### TASK REQUIREMENTS
Each line of the material that mentions the word "with" is to be copied.

### ENTRIES SUPPLIED
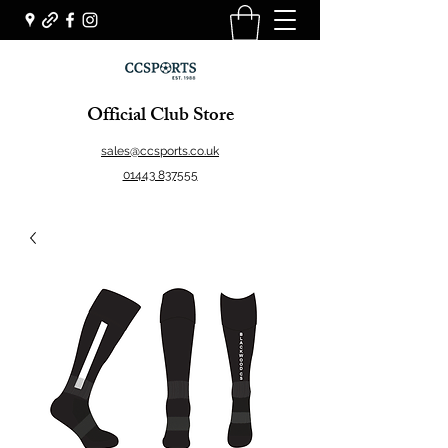
Official Club Store
sales@ccsports.co.uk
01443 837555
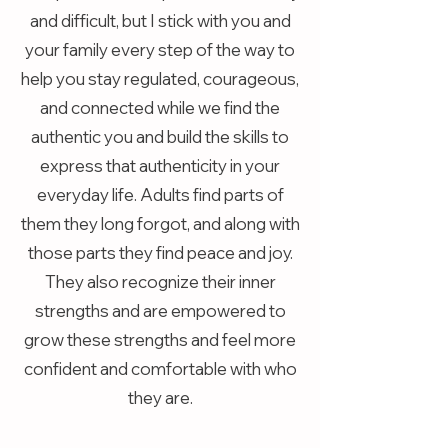
and difficult, but I stick with you and
your family every step of the way to
help you stay regulated, courageous,
and connected while we find the
authentic you and build the skills to
express that authenticity in your
everyday life. Adults find parts of
them they long forgot, and along with
those parts they find peace and joy.
They also recognize their inner
strengths and are empowered to
grow these strengths and feel more
confident and comfortable with who
they are.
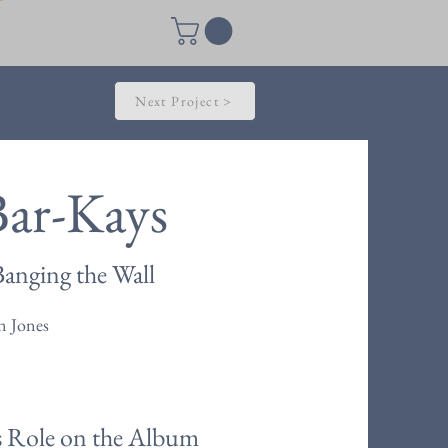
Next Project >
Bar-Kays
anging the Wall
n Jones
s Role on the Album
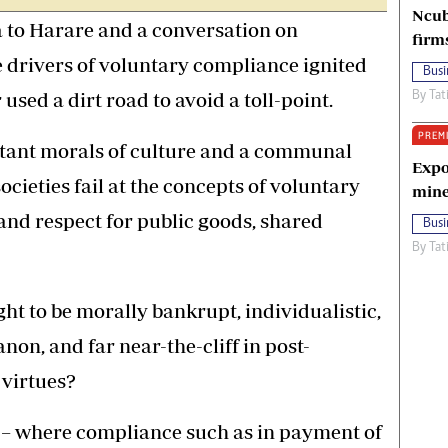
Ncub
 to Harare and a conversation on
firm
 drivers of voluntary compliance ignited
Busi
 used a dirt road to avoid a toll-point.
By
Tat
PREM
xtant morals of culture and a communal
Expo
societies fail at the concepts of voluntary
mine
and respect for public goods, shared
Busi
By
Tat
ght to be morally bankrupt, individualistic,
anon, and far near-the-cliff in post-
 virtues?
– where compliance such as in payment of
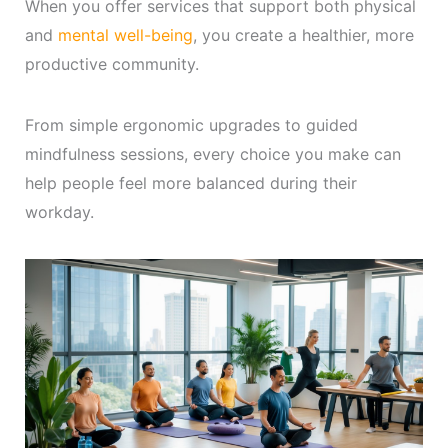
When you offer services that support both physical
and
mental well-being
, you create a healthier, more
productive community.
From simple ergonomic upgrades to guided
mindfulness sessions, every choice you make can
help people feel more balanced during their
workday.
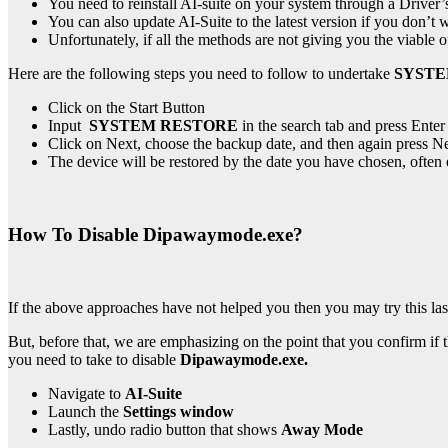
You need to reinstall
AI-suite on your system through a Driver’
You can also update AI-Suite to the latest version if you don’t wa
Unfortunately, if all the methods are not giving you the viabl
Here are the following steps you need to follow to undertake
SYST
Click on the Start Button
Input
SYSTEM RESTORE
in the search tab and press Enter
Click on Next, choose the backup date, and then again press Ne
The device will be restored by the date you have chosen, often 
How To Disable Dipawaymode.exe?
If the above approaches have not helped you then you may try this la
But, before that, we are emphasizing on the point that you confirm if 
you need to take to disable
Dipawaymode.exe.
Navigate to
AI-Suite
Launch the
Settings window
Lastly, undo radio button that shows
Away Mode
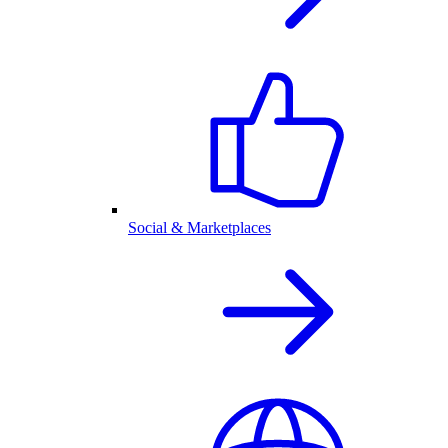
Social & Marketplaces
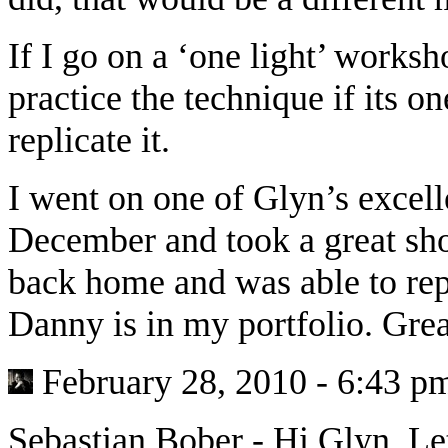
If I go on a ‘one light’ worksho
practice the technique if its o
replicate it.
I went on one of Glyn’s excell
December and took a great sho
back home and was able to repl
Danny is in my portfolio. Gr
February 28, 2010 - 6:43 p
Sebastian Bober
-
Hi Glyn. Le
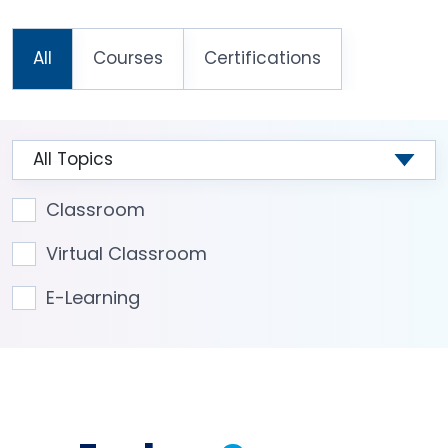
All
Courses
Certifications
Classroom
Virtual Classroom
E-Learning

### ANSWER TO THE PROBLEM
and difficult, but I stick with you and
them they long forgot, and along with
confident and comfortable with who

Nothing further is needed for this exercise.